Background: I have a USB stick Android device (e.g. RikoMagic) which I mostly run in "headless" mode. Among other things, I've already figured out how to shut it down via a combination of adb and the internal "am" command:
adb shell am start -n android/com.android.server.ShutdownActivity
I'm now trying to figure out how to turn USB mass storage support on and off. I've got as far as having the USB storage activity window pop up via the following command:
adb shell am start -n com.android.systemui/.usb.UsbStorageActivity
Unfortunately I haven't been able to figure out how to send the equivalent "intent" to actually "unmount" or "unshare" the shared volume (or "mount" or "share" it for that matter). The following command does nothing:
adb shell am start -n com.android.systemui/.usb.UsbStorageActivity -a android.intent.action.MEDIA_UNSHARED file:///mnt/sdcard
What am I doing wrong? What's the magic incantation to mount/unmount the internal storage of an Android device?

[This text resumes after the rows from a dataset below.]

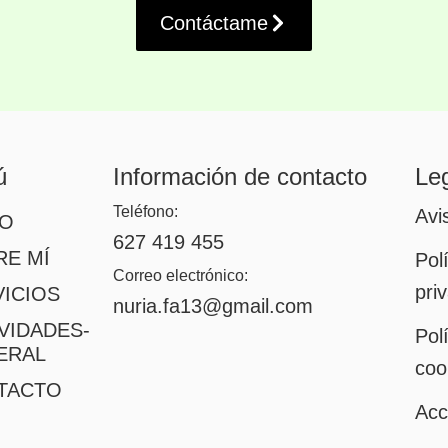
Contáctame
ú
Información de contacto
Le
Teléfono:
Avi
IO
627 419 455
RE MÍ
Pol
Correo electrónico:
pri
ICIOS
nuria.fa13@gmail.com
VIDADES-
Pol
ERAL
coo
TACTO
Acc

Note 1: I know there's the obvious Linux "mount"/"umount" command. However, simply mounting or unmounting the volume won't trigger system functions vital to, for example, restarting or stopping apps that have been moved to the SD card. A "umount" will probably fail anyway when an app in the SD card is still active.
Note 2: Apparently there's a "setprop" command that can enable/disable USB mass storage support UNTIL the next reboot. Again, this all or nothing approach isn't what I'm looking for but the ability to toggle USB mass storage on and off during a single session, as can be done by the touch interface.